# Oooer, runny poo



## KCsunshine (Apr 16, 2012)

Tonight Coco did a normal solid poo followed quickly by 2 runny poo's about 10 minutes apart.

Other than the runny poo she seems quite happy, no crying, just playing like normal. She ate all her dinners ok today, but I do wonder if she is drinking enough water? I have to encourage her quite a bit to drink, like show her the water bowl alot. When she plays outside I make sure she has a water bowl there too. 

I just put her to bed and she seems settled. Do you think it is just all the changes for her this week? (the move, fleaing, worming, jabs) Maybe I've changed her food over too quickly? (she is used to raw food from the breeder, but today she had more Barking heads than the Beta she had at the breeders. Now I'm not sure whether to change it back some, oh dear, now I'm thinking I've done it wrong and upset her tummy..
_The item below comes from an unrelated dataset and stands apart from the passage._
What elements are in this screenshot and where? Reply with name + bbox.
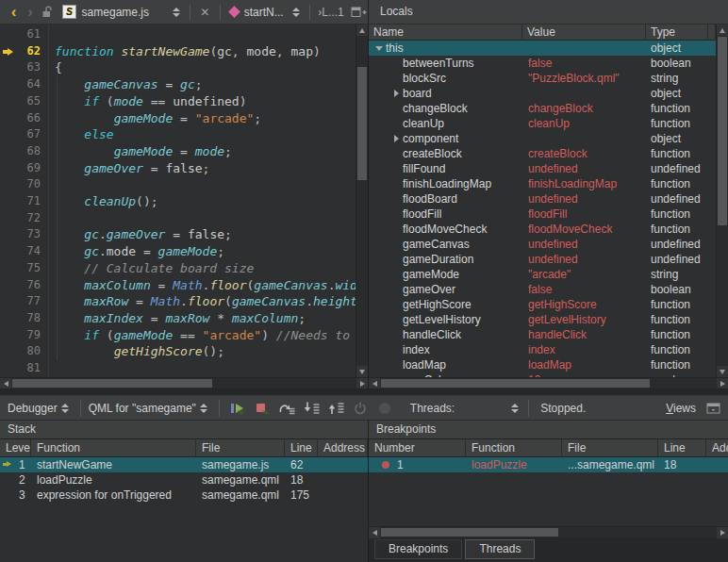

How long do you let them have runny poo before you call the vet?


----------



## lilaclynda (Jul 24, 2010)

hi 
we are the same ,millie is soft, hard, sloppy its just all the adjustments it will settle down .just chill and enjoy xx
lynda


----------



## wellerfeller (Jul 12, 2011)

Yes puppies get soft poo and is probably because of the change of food. Just try to carry on gradually but don't go back at all. It will all settle. 
Just ensure there is no blood or mucus present.


----------



## tessybear (May 1, 2011)

I think any quick change in diet can have an effect on their tummies. A puppy that isn't house trained yet with an upset tummy isn't much fun. Maybe mix some of its old food with its new for a while.


----------



## RuthMill (Jun 30, 2012)

Lola's poo is changeable... The joys of puppies...


----------



## benson (Apr 18, 2012)

Benson has had runny poos over the last couple of days and been a bit sick too. Got his second lot of injections later today. Will mention to the vet. Its probably all the leaves/grass he keeps eating!!!


----------



## RuthMill (Jun 30, 2012)

Poor Benson.. They might hold his jabs. Too much going on with his system at one time. Have your tried feeding small amount of boiled chicken and rice to settle his tummy? This is what the vet recommends for upset tummys.


----------



## Jhunter_83 (Jun 11, 2012)

Barney was the same the first week we got him, we think it was just the stress of leaving his sisters and moving to a new home. 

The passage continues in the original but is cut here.